A diagnostic lung test to identify patients at high risk of COVID-19 complications
A University of Toronto researcher is exploring a new diagnostic lung test that could identify COVID-19 patients who are at the greatest risk of severe illness and death.
The test promises to help emergency room staff quickly determine which patients have mild illness and which ones need more urgent care, thereby alleviating pressure on the health-care system.
"We know the big problem with the COVID-19 epidemic is that the majority of people are going to get it and most will be fine, and recover from it," says Shaf Keshavjee, a professor of thoracic surgery at U of T who is director of the Toronto Lung Transplant Program and surgeon-in-chief at University Health Network (UHN), where he is also a program medical director of surgery and critical care.
"We need a better way to identify those most likely to get into trouble."
The Canadian Institutes of Health Research is providing support for Keshavjee's work as part of a national $54.2 million research funding package.

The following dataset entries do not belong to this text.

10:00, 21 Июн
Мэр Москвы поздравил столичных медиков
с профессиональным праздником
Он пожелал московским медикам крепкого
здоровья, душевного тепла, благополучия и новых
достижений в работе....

"Once you know how severely someone will be affected, the second important thing you need to be able to do is triage patients within the emergency room in order to prevent overwhelming of the health-care system," says Keshavjee.

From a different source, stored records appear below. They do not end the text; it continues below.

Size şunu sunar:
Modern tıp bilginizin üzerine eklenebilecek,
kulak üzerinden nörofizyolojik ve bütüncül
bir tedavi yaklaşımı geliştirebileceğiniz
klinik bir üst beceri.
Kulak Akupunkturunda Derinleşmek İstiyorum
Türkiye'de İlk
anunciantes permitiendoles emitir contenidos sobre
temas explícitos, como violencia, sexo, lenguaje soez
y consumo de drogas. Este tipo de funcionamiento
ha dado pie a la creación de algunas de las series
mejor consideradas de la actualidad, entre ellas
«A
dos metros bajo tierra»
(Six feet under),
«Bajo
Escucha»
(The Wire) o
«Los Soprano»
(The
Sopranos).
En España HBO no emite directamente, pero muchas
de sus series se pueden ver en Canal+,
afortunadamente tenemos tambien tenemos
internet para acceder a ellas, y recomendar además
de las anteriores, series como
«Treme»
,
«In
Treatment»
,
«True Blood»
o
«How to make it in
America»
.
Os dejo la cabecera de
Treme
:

The origins of the Rapid Acute Lung Injury Diagnostic test, or RALI-Dx, are devices designed to measure the lung quality of donor lungs for patients in need of lung transplantation. That test was originally designed by Keshavjee and his team to provide a personalized medicine approach to organ assessment for transplant.
Now, as a result of the funding to Keshavjee and UHN, the research will focus on how the 40-minute test can identify patients at the highest risk of lung failure due to COVID-19, so health-care teams can connect those patients to the most appropriate treatment pathways.

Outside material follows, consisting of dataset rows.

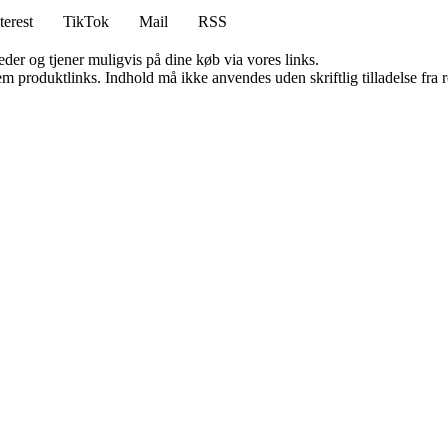
terest
TikTok
Mail
RSS
er og tjener muligvis på dine køb via vores links.
m produktlinks. Indhold må ikke anvendes uden skriftlig tilladelse fra r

"What kills the patient in SARS and in COVID-19 isn't necessarily the virus itself—it's sometimes the host's response to the virus," Keshavjee says.
"The hosts that have an exaggerated inflammatory response are the ones that are going to get really sick. The ones who don't have an exaggerated response are going to feel badly, but they can go home and self-isolate and get better."
Here's how the test works. Health-care providers take a blood draw from patients who arrive in the emergency room with symptoms of a flu-like illness. The blood then goes to a microbiology lab in the hospital. In the lab, the plasma is spun off and squirted onto a plate, providing health-care providers with a result that shows the extent of an inflammatory injury of the lung.
The diagnostic information can then be used to determine which patients are in need of more urgent care and should be admitted to hospital, and which patients can be discharged to self-isolate at home, thereby preventing the health-care system from becoming overloaded.
"Everyone is in a race to get a test that will diagnose the virus faster, and the presence of the virus faster. But what we are looking at is the impact of the virus, or the implication, in terms of helping clinicians decide what might happen next with a particular patient," Keshavjee says.
Keshavjee says the test, which is being further developed in partnership with the Toronto-based company SQI Diagnostics, is a reflection of the overall move towards personalized medicine.
"What we set out to do is to bring personalized medicine or rapid diagnostics to the field of donor organ management in assessing lungs for transplant," says Keshavjee. "We set out to develop a test to diagnose problems with donor lungs and predict which ones would have a good outcome and which ones wouldn't."
He adds that RALI-Dx was created to deliver results in an accelerated way—within minutes, not hours or days, like other molecular diagnostic tests. Ultimately, Keshavjee would like to be able to get the results within 10 minutes.
"That's the huge potential value this device brings to the health care system—not just in diagnosing COVID-19, but in assessing the severity of any flu-like illness," says Keshavjee. "This research can save lives and save valuable resources in the emergency room and a hospital setting, especially in a pandemic that creates such immense strains on the system."